- Supplied material -
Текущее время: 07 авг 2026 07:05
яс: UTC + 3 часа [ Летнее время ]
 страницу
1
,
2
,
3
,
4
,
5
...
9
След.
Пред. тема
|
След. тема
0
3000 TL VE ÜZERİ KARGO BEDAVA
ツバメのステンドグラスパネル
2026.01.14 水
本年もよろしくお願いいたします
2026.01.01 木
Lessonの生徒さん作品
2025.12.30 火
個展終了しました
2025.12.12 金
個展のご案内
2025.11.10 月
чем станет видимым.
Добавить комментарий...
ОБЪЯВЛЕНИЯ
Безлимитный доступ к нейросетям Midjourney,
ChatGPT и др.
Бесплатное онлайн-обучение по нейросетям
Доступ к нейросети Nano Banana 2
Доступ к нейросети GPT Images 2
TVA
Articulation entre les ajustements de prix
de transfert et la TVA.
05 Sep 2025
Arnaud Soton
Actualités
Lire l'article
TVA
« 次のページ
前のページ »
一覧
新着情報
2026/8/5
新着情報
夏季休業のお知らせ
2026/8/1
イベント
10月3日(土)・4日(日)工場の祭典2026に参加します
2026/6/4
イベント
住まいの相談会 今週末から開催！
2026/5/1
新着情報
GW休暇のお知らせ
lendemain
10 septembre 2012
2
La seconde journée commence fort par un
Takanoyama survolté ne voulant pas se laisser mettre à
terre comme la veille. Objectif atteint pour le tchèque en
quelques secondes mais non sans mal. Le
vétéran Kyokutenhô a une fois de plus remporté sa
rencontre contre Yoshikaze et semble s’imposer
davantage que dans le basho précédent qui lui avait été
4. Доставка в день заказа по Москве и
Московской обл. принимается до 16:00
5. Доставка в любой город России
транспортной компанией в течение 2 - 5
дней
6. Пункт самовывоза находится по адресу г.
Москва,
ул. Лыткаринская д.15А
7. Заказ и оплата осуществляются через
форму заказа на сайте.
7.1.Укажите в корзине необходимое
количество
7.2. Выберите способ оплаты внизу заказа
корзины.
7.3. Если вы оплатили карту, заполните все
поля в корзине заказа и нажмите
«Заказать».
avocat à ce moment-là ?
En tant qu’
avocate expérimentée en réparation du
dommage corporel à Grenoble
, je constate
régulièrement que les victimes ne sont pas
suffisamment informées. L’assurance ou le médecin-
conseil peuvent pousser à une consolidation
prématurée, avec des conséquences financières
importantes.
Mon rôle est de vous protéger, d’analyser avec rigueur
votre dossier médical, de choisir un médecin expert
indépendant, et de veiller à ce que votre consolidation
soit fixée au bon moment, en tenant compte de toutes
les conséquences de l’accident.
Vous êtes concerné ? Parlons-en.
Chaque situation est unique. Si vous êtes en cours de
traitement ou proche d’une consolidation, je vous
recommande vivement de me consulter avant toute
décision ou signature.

- What is being asked -
Search the listing for the string "moment". Copy each line where it turns up.

- Task result -
avocat à ce moment-là ?
soit fixée au bon moment, en tenant compte de toutes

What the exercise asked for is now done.